Описание к видео Medusa's Story

This event took place on the 26th of September 2022. The information below is correct as of the date published.

Join Natalie Haynes as she launches her latest epic retelling of classic myth: Stone Blind, Medusa’s Story, with readings from Lisa Dwan. Natalie is in conversation with Monique Roffey.

Medusa is the only mortal in a family of gods. When she is raped by a god, Medusa is changed forever: turned into a Gorgon with sharp teeth, snakes for hair, and a gaze that turns any living creature to stone. She endures a life of solitude, until Perseus embarks upon his fateful quest to fetch the head of a Gorgon...

From the Women’s Prize-shortlisted author of A Thousand Ships, this is the story of how a young woman became a monster. And how she was never really a monster at all.

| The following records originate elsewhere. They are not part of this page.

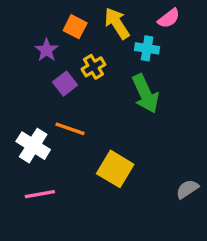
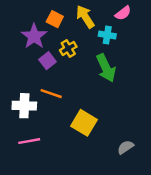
purple star: (47, 50) -> (34, 36), size x1.5
white cross: (33, 146) -> (24, 106), turned -30
gray semicircle: (187, 189) -> (125, 147), moved

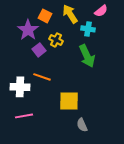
yellow cross: (68, 48) -> (56, 40), turned -32
yellow square: (84, 123) -> (69, 101), turned -30
gray semicircle: (125, 147) -> (82, 125), moved, turned -80

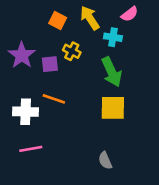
purple star: (28, 30) -> (22, 55), moved
purple square: (39, 50) -> (50, 64), turned 32
yellow square: (69, 101) -> (113, 108), moved

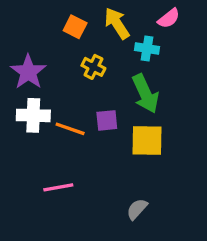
purple square: (50, 64) -> (107, 120), moved
white cross: (26, 112) -> (33, 115), moved
pink line: (31, 149) -> (58, 187), moved
gray semicircle: (105, 161) -> (137, 209), turned 66

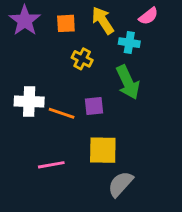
orange square: (75, 27) -> (66, 23), turned -30
purple star: (28, 72) -> (25, 21), moved
yellow square: (147, 140) -> (103, 150), moved
gray semicircle: (137, 209) -> (120, 184), size x1.4

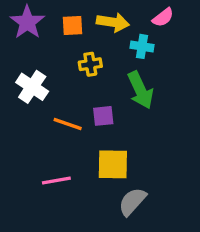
yellow arrow: (103, 21) -> (113, 22), turned 132
yellow cross: (82, 59) -> (90, 64), turned -36
white cross: (29, 102) -> (32, 87), moved, turned 32

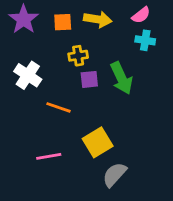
cyan cross: (142, 46) -> (145, 40), moved
purple square: (103, 116) -> (89, 79), moved
yellow square: (113, 164) -> (98, 142), turned -32

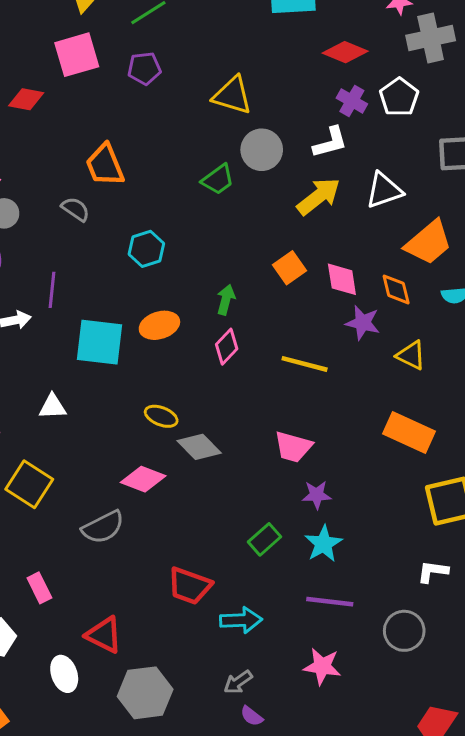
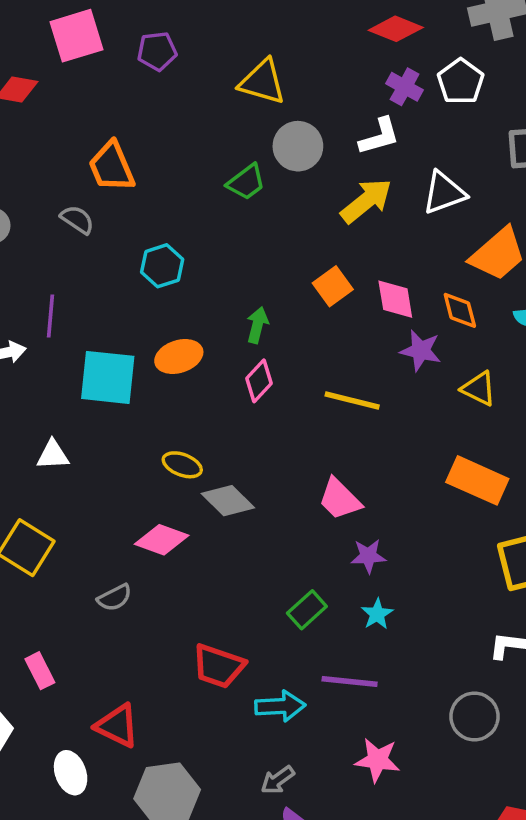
pink trapezoid: (293, 447) -> (340, 499), turned 30
gray semicircle: (103, 527) -> (115, 598), size x0.7
cyan star: (323, 544) -> (377, 614), size x0.7
purple line: (330, 602) -> (350, 682), moved

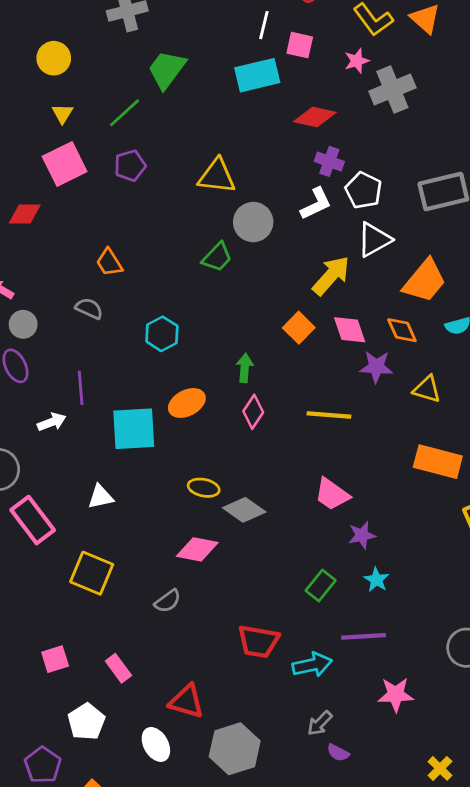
white pentagon: (461, 82) -> (363, 190), moved
orange trapezoid: (112, 167) -> (109, 262), size x0.7
yellow arrow: (366, 201) -> (331, 276), moved

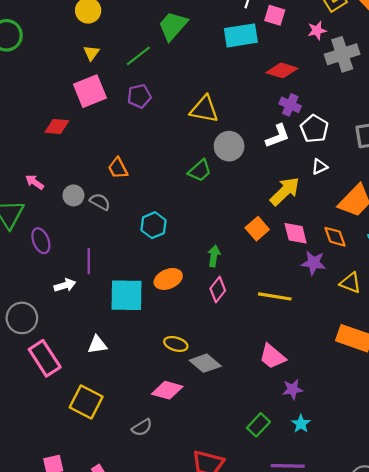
white triangle: (374, 240) -> (319, 167), size x0.6
gray circle: (23, 324) -> (73, 195), moved

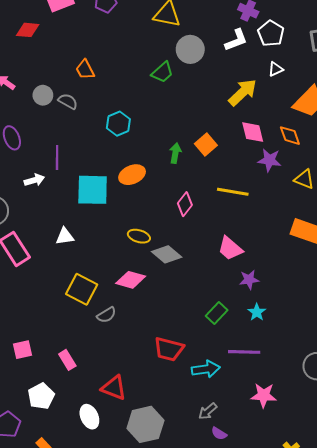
orange square: (257, 229) -> (206, 144), moved
pink diamond: (218, 290) -> (185, 204), moved
yellow square: (86, 402) -> (82, 289), moved

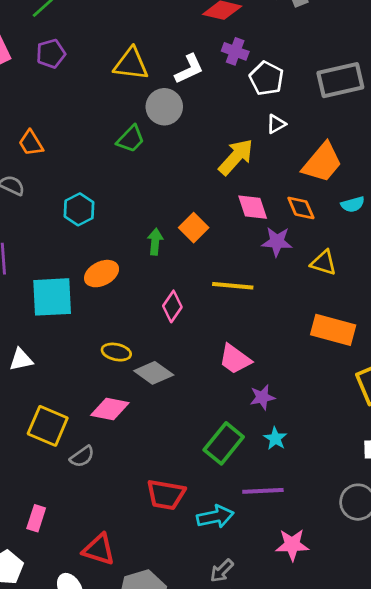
white L-shape: (236, 40) -> (189, 69), moved
green rectangle: (217, 313) -> (224, 443), size x1.4
pink rectangle: (67, 360) -> (36, 518), turned 54

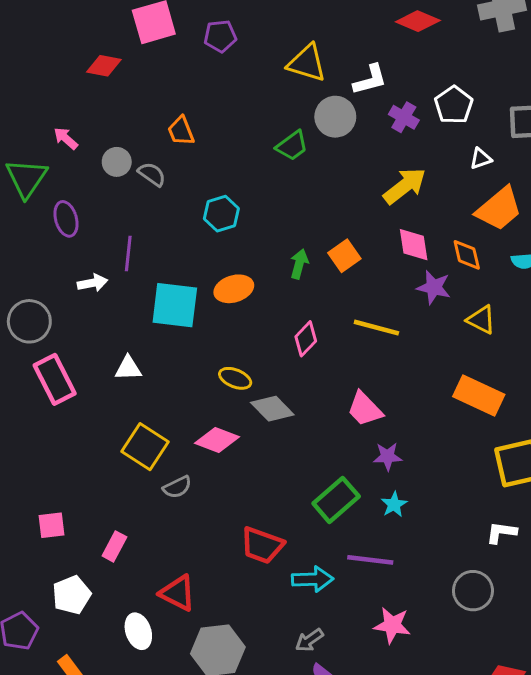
purple cross: (235, 51) -> (404, 117), moved
white triangle: (276, 124) -> (481, 159), moved

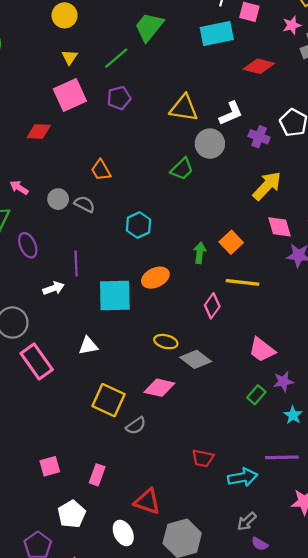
yellow line: (376, 328) -> (243, 282), moved
green rectangle: (336, 500) -> (256, 395), moved, size x0.6
red trapezoid: (262, 545) -> (203, 458), size x0.7

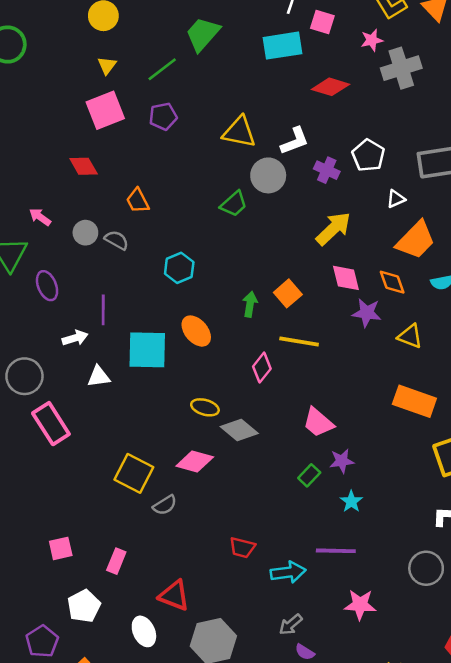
red diamond: (39, 132) -> (84, 166), moved, turned 55
orange ellipse: (155, 278) -> (196, 331), turned 72
white triangle: (88, 346) -> (99, 377), moved

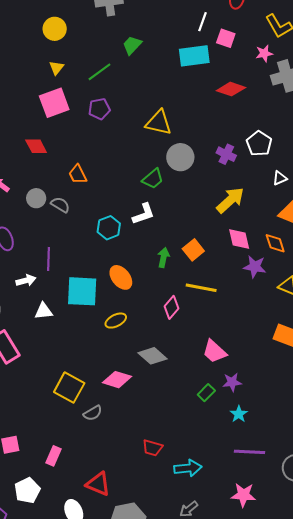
green trapezoid: (203, 34) -> (132, 45), size x0.7
white L-shape: (295, 141) -> (144, 214), moved
yellow ellipse: (205, 407) -> (116, 321), moved, turned -45
purple line: (336, 551) -> (250, 452), moved

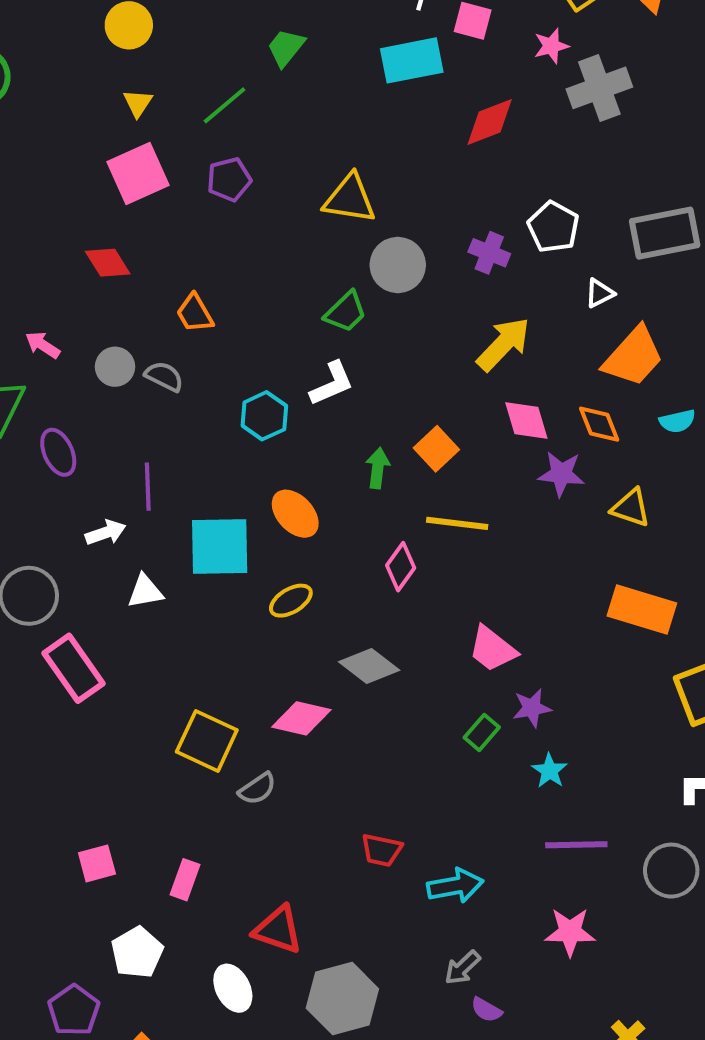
red diamond: (231, 89) -> (490, 122), turned -36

Natalie Haynes is a writer and broadcaster and – according to the Washington Post – a ‘rock star mythologist’. Her previous books are The Amber Fury, The Ancient Guide to Modern Life, The Children of Jocasta, A Thousand Ships (shortlisted for the Women's Prize for Fiction) and Pandora's Jar: Women in the Greek Myth. Six series of her show, Natalie Haynes Stands Up for the Classics have been broadcast on Radio 4: all are available on BBC Sounds.

Monique Roffey FRSL is an award winning Trinidadian born British writer of novels, essays, literary journalism and a memoir. Her most recent novel, The Mermaid of Black Conch, (Peepal Tree Press) won the Costa Book of the Year Award, 2020, and was nominated for eight major awards. Her other Caribbean novels are The White Woman on the Green Bicycle and House of Ashes. Archipelago won the OCM Bocas Award for Caribbean Literature in 2013. She is a co-founder of Writers Rebel within Extinction Rebellion, and Professor of Contemporary Fiction at Manchester Metropolitan University.

Lisa Dwan is an Irish performer and writer. She stars in the Top Boy and Bloodlands series, and her theatre work includes a one-woman production of her adaptation of Samuel Beckett’s No’s Knife. Dwan writes and teaches on theatre, culture, gender, and Beckett. She is a visiting professor at Princeton University, and was artist in residence at Columbia University, where she developed a new theatre piece with Margaret Atwood based on Medea.